Nothing but the lines from the one holding "Flower Garden - Olive" through the last line of the material below should be set down, exactly and without images.

★ ★ ★

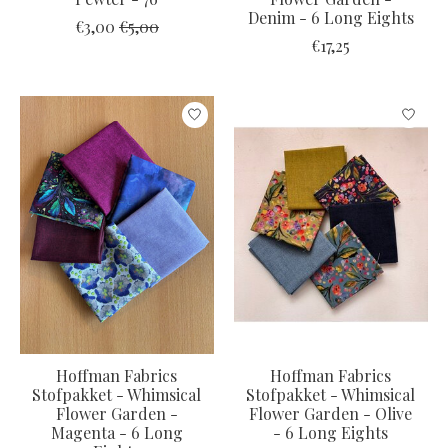
Denim - 6 Long Eights
€3,00
€5,00
€17,25
Hoffman Fabrics
Hoffman Fabrics
Stofpakket - Whimsical
Stofpakket - Whimsical
Flower Garden -
Flower Garden - Olive
Magenta - 6 Long
- 6 Long Eights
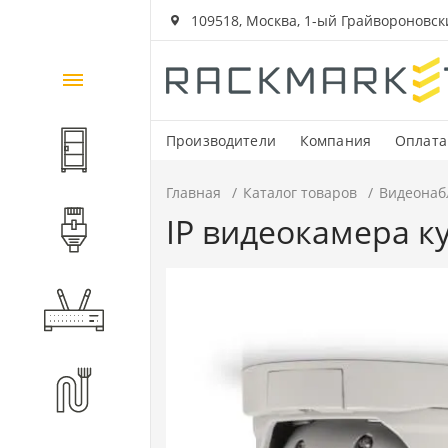
109518, Москва, 1-ый Грайвороновский
Каталог
товаров
Производители
Компания
Оплата
Шкафы и стойки
Главная
Каталог товаров
Видеонаб
IP видеокамера к
Компоненты СКС
Активное оборудование
Волоконно-оптические
компоненты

★ ★ ★

• TASK RESPONSE:
Flower Garden - Olive
Magenta - 6 Long
- 6 Long Eights
109518, Москва, 1-ый Грайвороновский
Каталог
товаров
Производители
Компания
Оплата
Шкафы и стойки
Главная
Каталог товаров
Видеонаб
IP видеокамера к
Компоненты СКС
Активное оборудование
Волоконно-оптические
компоненты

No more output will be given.